Always win without a winning strategy On Page 141, Axiom of Choice, Herrlich(2006)

Show that if in a game of the form $G(1, X_1, Y_1, A)$, the first player
  has no winning strategy, then the second player can always win, even
  though he may not have a winning strategy.

In this question, $G(1, X_1, Y_1, A)$ denotes a sequential game with two players. The first player starts with a choice from her action space $X_1$, and the second player player follows  with a choice in $Y_1$. $A$ is a sub set of $X_1 \times Y_1$, if the outcome belongs to $A$, then the second player wins, otherwise, the first player wins. A winning strategy for the first player is a choice $x$ from $X_1$, such that $\{x\} \times Y_1 \bigcap A = \emptyset$ ,while a winning strategy for the second player is a function $f:X_1 \to Y_1$, such that $X_1 \times f(X_1) \subseteq A$.
I'm confused with the scenario that the second player always win without a winning strategy. Why not they are tautological? 
 A: Suppose that Player I has no winning strategy, this means that for every move I does, II can find a move which assures that the outcome is in $A$. To say that II has a strategy is to say that there is one particular function which assures II the victory, rather just denying I the win.
One could argue that a possible way to devise a strategy for the second player would be to take $f(S)$ (where $S$ is some state) to return a move which denies I the win from the current state.
However if the axiom of choice fails such choice may not exist. Regardless to that, by induction we can show that II can always deny the victory.

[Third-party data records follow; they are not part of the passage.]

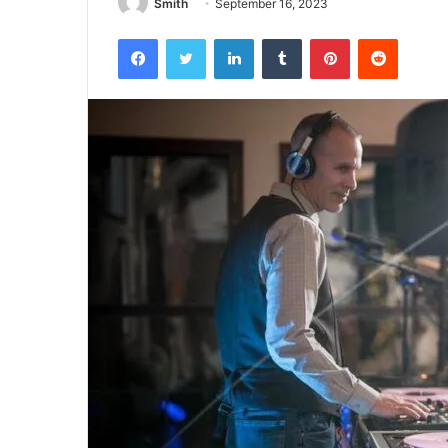
Smith
September 16, 2023
Facebook
Twitter
LinkedIn
Tumblr
Pinterest
Reddit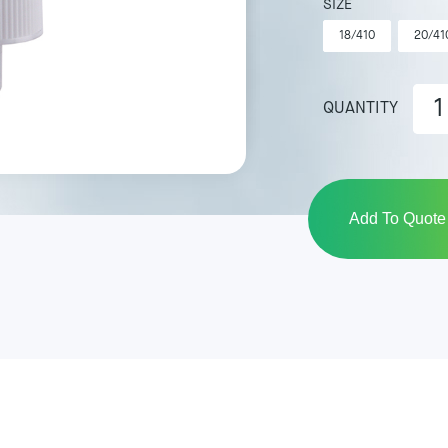
SIZE
18/410
20/41
QUANTITY
Add To Quote 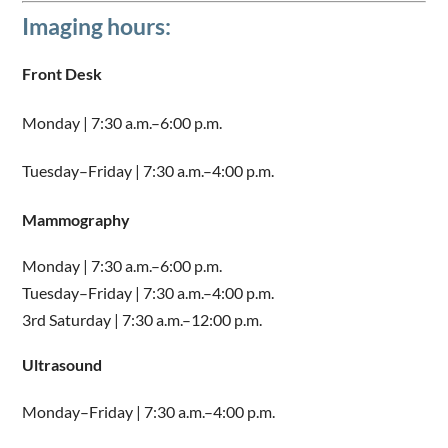
Imaging hours:
Front Desk
Monday | 7:30 a.m.–6:00 p.m.
Tuesday–Friday | 7:30 a.m.–4:00 p.m.
Mammography
Monday | 7:30 a.m.–6:00 p.m.
Tuesday–Friday | 7:30 a.m.–4:00 p.m.
3rd Saturday | 7:30 a.m.–12:00 p.m.
Ultrasound
Monday–Friday | 7:30 a.m.–4:00 p.m.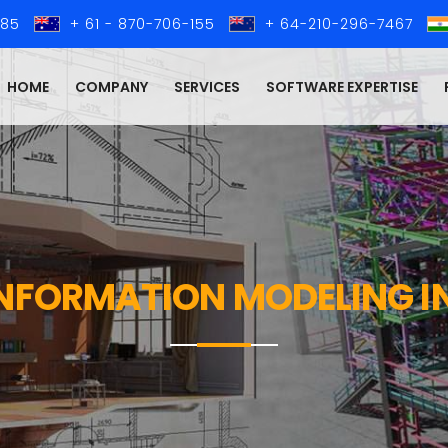
285
+ 61 - 870-706-155
+ 64-210-296-7467
HOME
COMPANY
SERVICES
SOFTWARE EXPERTISE
INFORMATION MODELING I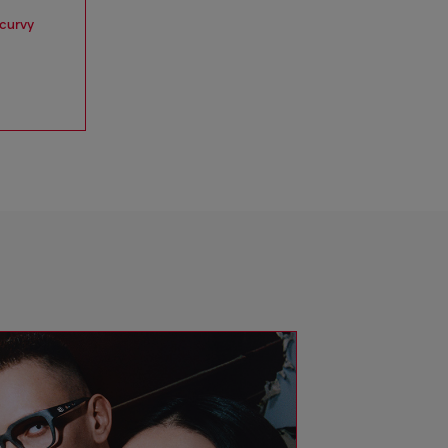
 curvy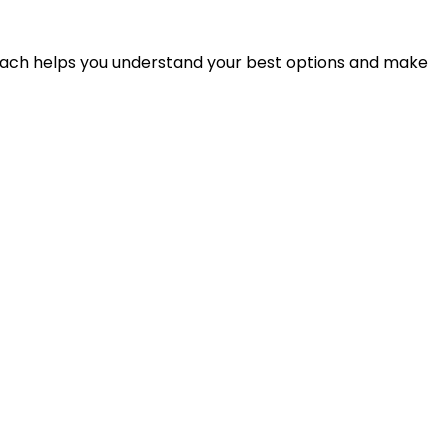
proach helps you understand your best options and make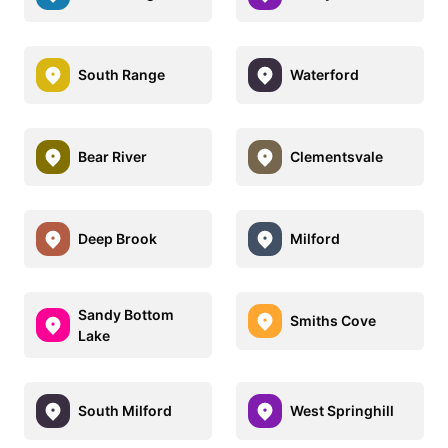
South Range
Waterford
Bear River
Clementsvale
Deep Brook
Milford
Sandy Bottom
Smiths Cove
Lake
South Milford
West Springhill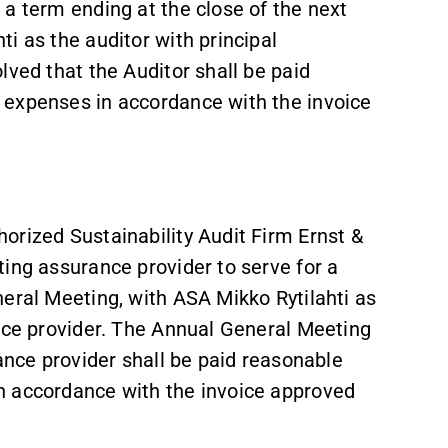
a term ending at the close of the next
i as the auditor with principal
lved that the Auditor shall be paid
 expenses in accordance with the invoice
orized Sustainability Audit Firm Ernst &
ing assurance provider to serve for a
eral Meeting, with ASA Mikko Rytilahti as
ance provider. The Annual General Meeting
rance provider shall be paid reasonable
n accordance with the invoice approved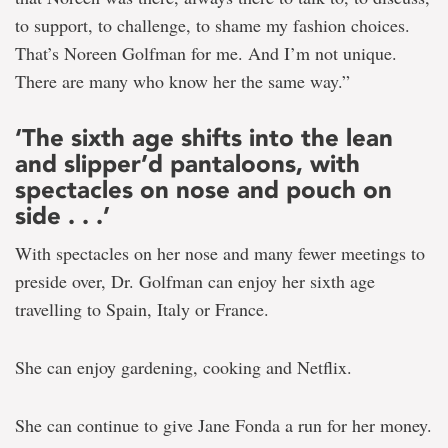
to support, to challenge, to shame my fashion choices.
That’s Noreen Golfman for me. And I’m not unique.
There are many who know her the same way.”
‘The sixth age shifts into the lean
and slipper’d pantaloons, with
spectacles on nose and pouch on
side . . .’
With spectacles on her nose and many fewer meetings to
preside over, Dr. Golfman can enjoy her sixth age
travelling to Spain, Italy or France.
She can enjoy gardening, cooking and Netflix.
She can continue to give Jane Fonda a run for her money.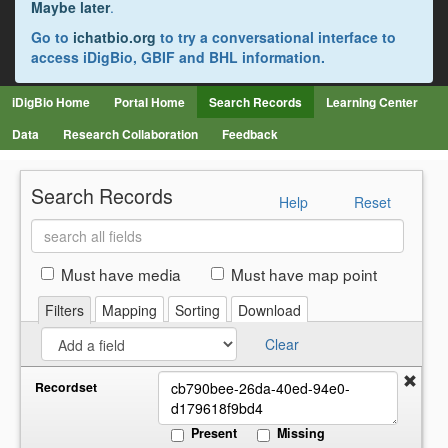
Maybe later
.
Go to
ichatbio.org
to try a conversational interface to
access iDigBio, GBIF and BHL information.
iDigBio Home
Portal Home
Search Records
Learning Center
Data
Research Collaboration
Feedback
Search Records
Help
Reset
Search
all
fields
Must have media
Must have map point
Filters
Mapping
Sorting
Download
Clear
Recordset
Present
Missing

As Theorem 6.4 on p. 139 states this game is always determinate if and only if AC holds. So a counterexample would have to come from a situation where the axiom of choice fails.
Let $X=\omega$ and let $Y$ be a Russell set, which is a set that can be partitioned into a countable union of pairs whose product is empty. We define the following $A=\{(i,p)\mid p\in P_i\}$ where $P_n$ is the $n$-th pair in a fixed partition of $Y$ into pairs.
Clearly Player I has no winning strategy here, because $P_i\neq\varnothing$, so it cannot assure its winning. However II does not have a winning strategy either because that such winning $f$ would have to tell II which element to choose from $P_i$ for all $i\in\omega$.
If I won then at some stage II didn't choose $p\in P_i$, which is preposterous. So despite II not having a clear strategy to win -- he cannot lose.